Either of these scenarios is a possibility. Sexual harassment in the world of science has become a major issue since #metoo forced a public reckoning.
“When it comes to sexual harassment and sexual assault in science,” says the website 500 Women Scientists, “the evidence is clear. Seventy-one percent of women field researchers have received inappropriate sexual remarks and 26 percent reported experiencing sexual assault.”
500 Women Scientists was started by four graduate students at Colorado University Boulder who in 2016 wrote an open letter to scientific colleagues querying them about sexual harassment. They hoped, they later wrote, “to get 500 signatures – 500 seemed aspirational. We surpassed that goal within hours of posting the letter, and we continue to reach more and more….”

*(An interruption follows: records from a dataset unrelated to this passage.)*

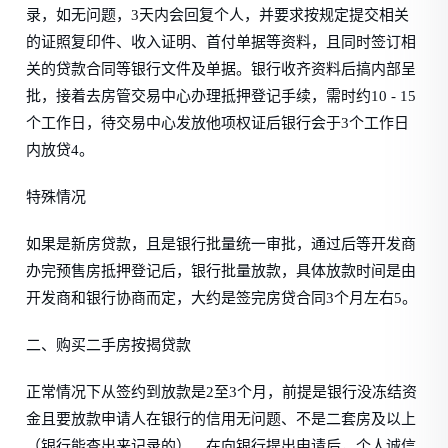
录，如无问题，3天内会回复个人，并要求按规定提交相关
的证照复印件、收入证明、首付单据等资料，且同时签订相
关的贷款合同等银行文件及单据。银行收齐资料后搞内部呈
批，接着去房管交易中心办理抵押登记手续，需时约10 - 15
个工作日，待交易中心发放他项权证后银行会于3个工作日
内放贷4。
特殊情况
如果是新房贷款，且是银行批量统一审批，通过后等开发商
办完预售房抵押登记后，银行批量放款，具体放款时间是由
开发商和银行协商而定，大约是签完房贷合同3个月左右5。
二、购买二手房按揭贷款
正常情况下从签约到放款是2至3个月，前提是银行没冻结资
金且要放款申请人在银行的信用无问题、不是二套房及以上
（银行能查出来记录的）。在向银行提出申请后，个人诚信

The organization’s home page opens to a photo of an empty ocean. Sexual harassment at sea – whether in the world of science or business – has long been a problem as another Alaska fisherman points out at the website StrengthoftheTides.org.

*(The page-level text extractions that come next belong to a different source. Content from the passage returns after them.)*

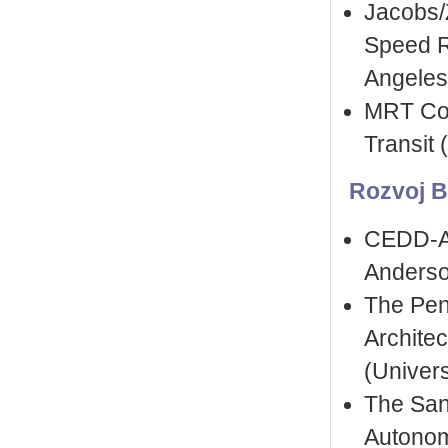
Jacobs/
Speed Ra
Angeles
MRT Cor
Transit
Rozvoj B
CEDD-AE
Anderso
The Pen
Archite
(Univer
The San
Autonom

“…To ignore the dangerous rhetoric and abusive action of sexism within our own communities is to turn a blind eye to the unnecessary suffering many women experience on the commercial fishing grounds or in any maritime industries,” says the website. “Today, it is important to hold ourselves and the fleet accountable.”
The website was begun by Elma Burnham, a Bellingham, Wash., resident, who fishes Alaska’s Bristol Bay in the summer.
The original intent of the site, according to public radio’s KDLG, the voice of the Bay, was “to help women working in fisheries find safe places to work.”
Fish and Game officials said Friday they believe their agency represents one of those safe places. Stacie Bentley, the agency’s human resources director, said women employees are encouraged to report sexual harassment and provided robust protection if they do.